Laurent Gourmelon le préparateur en mode confinement peinture
Laurent Gourmelon le préparateur en mode confinement peinture © Astrid van den Hove 

Le marin engagé

Thibaut n’aime pas rester sans rien faire. Souvent il pense aux malades de la sclérose en plaques qui embarquent sur son bateau. Il leur apporte un peu de bonheur, l’espace d’une heure ou deux. Cette action solidaire s’inscrit dans son quotidien, avec tous les partenaires de son projet : "Mine de rien, c’est assez frustrant de ne pas pouvoir apporter quelque chose aux autres. J’ai donc fait un geste civique en répondant à un appel de l’AFS (Agence française du sang)."

Le don du sang, je le faisais régulièrement, et là comme j’ai un peu le temps, c’est une façon intelligente de me rendre utile.

Même si ce n’est pas en lien direct avec les personnes touchées par le Coronavirus, les transfusions sanguines sont vitales dans d’autres pathologies graves. Dans cette période difficile, Thibaut met aussi en garde contre le trop plein d’informations des réseaux sociaux. "Il me semble très important que tout le monde se protège des nouvelles dont nous sommes inondés sur internet et les réseaux sociaux. Elles sont souvent imprécises et fausses. Il y a tellement d’émotions dans cette situation exceptionnelle qu’il peut vite y avoir une perte de rationalité surtout avec les phénomènes de buzz et de fake news."

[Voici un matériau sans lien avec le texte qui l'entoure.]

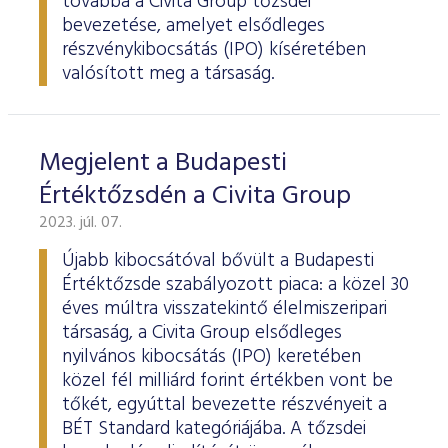
továbbá a Civita Group tőzsdei
bevezetése, amelyet elsődleges
részvénykibocsátás (IPO) kíséretében
valósított meg a társaság.
Megjelent a Budapesti
Értéktőzsdén a Civita Group
2023. júl. 07.
Újabb kibocsátóval bővült a Budapesti
Értéktőzsde szabályozott piaca: a közel 30
éves múltra visszatekintő élelmiszeripari
társaság, a Civita Group elsődleges
nyilvános kibocsátás (IPO) keretében
közel fél milliárd forint értékben vont be
tőkét, egyúttal bevezette részvényeit a
BÉT Standard kategóriájába. A tőzsdei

Thibaut vient de donner son sang à Saint-Malo
Thibaut vient de donner son sang à Saint-Malo © Astrid van den Hove

Le projet "Solidaires En Peloton" trouve aussi toute sa valeur dans les actions d’un partenaire de Thibaut, le transporteur Delanchy. Celui-ci permet grâce à des camions, de sauver une partie du travail des producteurs alimentaires afin de nourrir les Français. Sans oublier les scientifiques. "Je voudrais saluer les chercheurs SEP de l’Inserm de Caen, mobilisés afin de trouver un vaccin contre le Covid-19 et dans la gestion des patients à l’hôpital". Sans oublier son ami Gwen Roth, docteur à Saint-Malo, qui a créé un centre de consultation Covid-19, pour éviter que les gens aillent engorger les hôpitaux et les cabinets médicaux.

La Guadeloupe au cœur

Thibaut a passé une grande partie de son enfance en Guadeloupe. Il n’est pas insensible à ce qui se passe sur son île de cœur. Une partie de sa famille est encore là-bas, dont sa sœur, guide touristique. "Elle me disait que des communes ont instauré le couvre-feu (Ndlr : il a été généralisé depuis) et que l’hôpital de Pointe-à-Pitre continue de faire son travail dans des conditions de guerre. Tout est loin d’être reconstruit depuis l’incendie de mars 2018. Et plus grave il y a des coupures d’eau, toujours liées au problème du réseau vétuste. "Ça complique vraiment les choses et j’aimerais tant qu’on s’en sorte, surtout pour les gens qui ont des pathologies graves. Heureusement mes proches vont bien."

Quel avenir pour la course au large ?

Thibaut à bord de son trimaran
Thibaut à bord de son trimaran © Pierrick Contin

Thibaut Vauchel-Camus, reste résolument optimiste. Un caractère sans doute forgé par la dureté des éléments naturels qu’il affronte souvent. Face à cette crise, il trouve les mots justes.

On pense que ça n’arrive qu’aux autres, mais ce n’est pas vrai.

Le Vendée Globe doit partir en novembre 2020, Thibaut n’en sera pas, la course est réservée aux bateaux Imoca 60 pieds. Lui pense à la prochaine Route du Rhum qui aura lieu en 2022. Mais le problème persiste : "On attend que toutes les professions liées à nos bateaux soient en capacité de travailler normalement. Comment allons-nous réussir à passer cette crise si on n’a pas les rentrées d’argent prévues par nos sponsors? Les collectivités auront besoin redonner du dynamisme avec la volonté de maintenir les événements. Dans l’intérêt de tous, ce serait inopportun de priver les gens de se retrouver." Le marin qu’il est, s’il reste pour le moment privé de mer, démontre que naviguer en solitaire sur l’eau n’empêche pas d’être solidaire sur terre.